2021 est une année marquée par « l’accélération » comme l’a rappelé Jean-Philippe Puig, directeur général du groupe Avril, le 14 avril à l’occasion de la présentation des résultats du groupe Avril. Tous les voyants sont en effet au vert. « Pour la quatrième année consécutive, le groupe dépasse les objectifs de son plan stratégique. En 2021, l’Ebitda s’élève à 356 millions d’euros, en hausse de 46 %. Le chiffre d’affaires atteint 6,9 milliards d’euros, en progression de 19 % […]. Enfin, le résultat net part du Groupe s’élève à 150 millions d’euros, en progression de 155 %, grâce notamment à l’appréciation de l’Ebitda ainsi qu’aux plus-values de cession réalisées en 2021 », indique le groupe agro-industriel. L’augmentation des matières premières a joué un rôle important dans la hausse du chiffre d’affaires.

La très forte progression de l’Ebitda trouve son origine dans les activités industrielles de première transformation et de spécialités qui représentent 321,1 millions d’euros (sur 356 millions d’euros). Elle est toutefois très contrastée en fonction de la capacité des filiales à répercuter les hausses des matières premières à leurs clients. Ainsi, la première transformation et les énergies renouvelables représentent à elles seules 171 millions d’euros d’Ebitda. « Saipol a ainsi su bénéficier de la bonne orientation du marché des matières premières avec des prix de vente élevés de ses huiles, tourteaux et biocarburants », note Avril.
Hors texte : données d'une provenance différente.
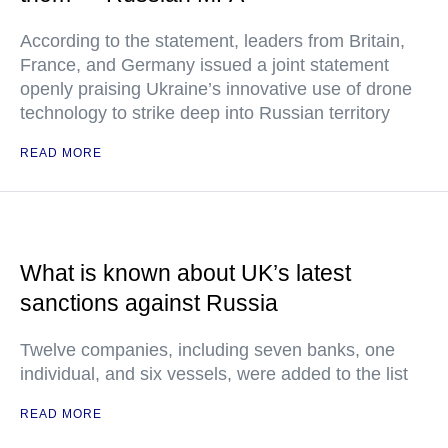
According to the statement, leaders from Britain,
France, and Germany issued a joint statement
openly praising Ukraine’s innovative use of drone
technology to strike deep into Russian territory
READ MORE
What is known about UK’s latest
sanctions against Russia
Twelve companies, including seven banks, one
individual, and six vessels, were added to the list
READ MORE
Les spécialités sont marquées par un retour de la croissance en 2021 avec 95,7 millions d’euros d’Ebitda, après une année en fort retrait à cause de la crise sanitaire et du ralentissement économique qui en découlait.

Les solutions pour l’agriculture ont dégagé un Ebitda de 13 millions d’euros, en retrait de 57 % par rapport à 2021, à cause des difficultés du secteur de l’élevage. Sanders, numéro un en France de la nutrition animale, a ainsi subi de plein fouet la hausse des matières premières sans pouvoir les répercuter auprès de clients fragilisés et touchés par l’épizootie de grippe aviaire. L’activité de conditionnement d’œufs et d’ovoproduits est toujours dans une situation difficile à cause des coûts d’alimentation des poules et un marché national qui connaît des changements de comportement des consommateurs.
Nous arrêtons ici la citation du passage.